You might say, then, that Wittgenstein was a sort of anti-philosopher. He painted a picture of philosophers as isolated and largely befuddled men (and they were all men) who wasted their thoughts on questions that hardly made any sense, challenging them (and still us today) to reflect upon the habits and contexts that sustain philosophical reflection and inquire into the actual value of those habits for life.

Of course, almost every great philosopher in history was an anti-philosopher in the sense that philosophy makes progress by waking reflection up to reality, shaking it from its daydreams or its enslavement to corrupting influences and liberating it to the service of the enrichment of life. So, in this sense Wittgenstein's Philosophical Investigations are both a critical investigation into whether philosophy makes any sense at all and a deeply affirmative philosophical investigation into the relevance of our intellectual achievements.

Yes, language bewitches. Our forms of expression, philosophical and otherwise, betray us. Language points, gestures, slips, errs, confuses. But it also is, as Dewey wrote, the "tool of tools," lying at the very heart of human intelligence. The same duality lies at the heart of thinking. Our capacity for reflection can be brought to bear on solving real and pressing problems, or it can be used just as easily to distract ourselves from problems.

The difficulty, of course, is that it is not always easy to distinguish productive thought from distractive thought.

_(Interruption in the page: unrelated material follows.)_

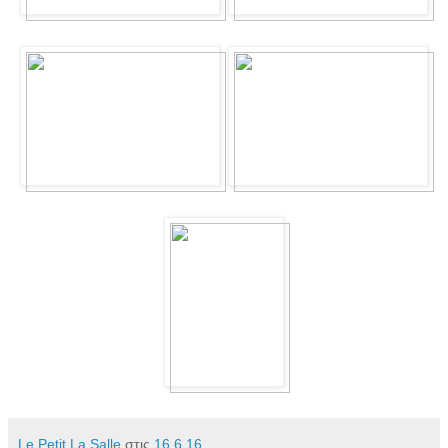
Le Petit La Salle
στις
16.6.16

Perhaps art demonstrates this tension best: beauty, art, and the artist seem something impractical and perhaps less than necessary while simultaneously coming off as the highest form of human activity. Art doesn't solve any problems--more often it poses them--but on the other hand a world without art, without beauty for its own sake, seems like a world without purpose. Art seems, strangely, both a distraction for life and central to it.

Politics is another example. We are in the middle now of intense political conflict over what to do about the economy.  It seems like all of this reflection and debate ought to be productive, right? We have the best minds (all minds, really) focussed on the question of what to do. We are thinking hard and focused directly on the problem. At the same time, many economists argue that the economy is suffering precisely because because of the political debate--the economy is struggling because we take it to be a political problem! What to do about this? Reflect more on the economy? Debate more? Argue more? Will this really help? Here, reflection on a problem seems not only of dubious value, but possible of negative value.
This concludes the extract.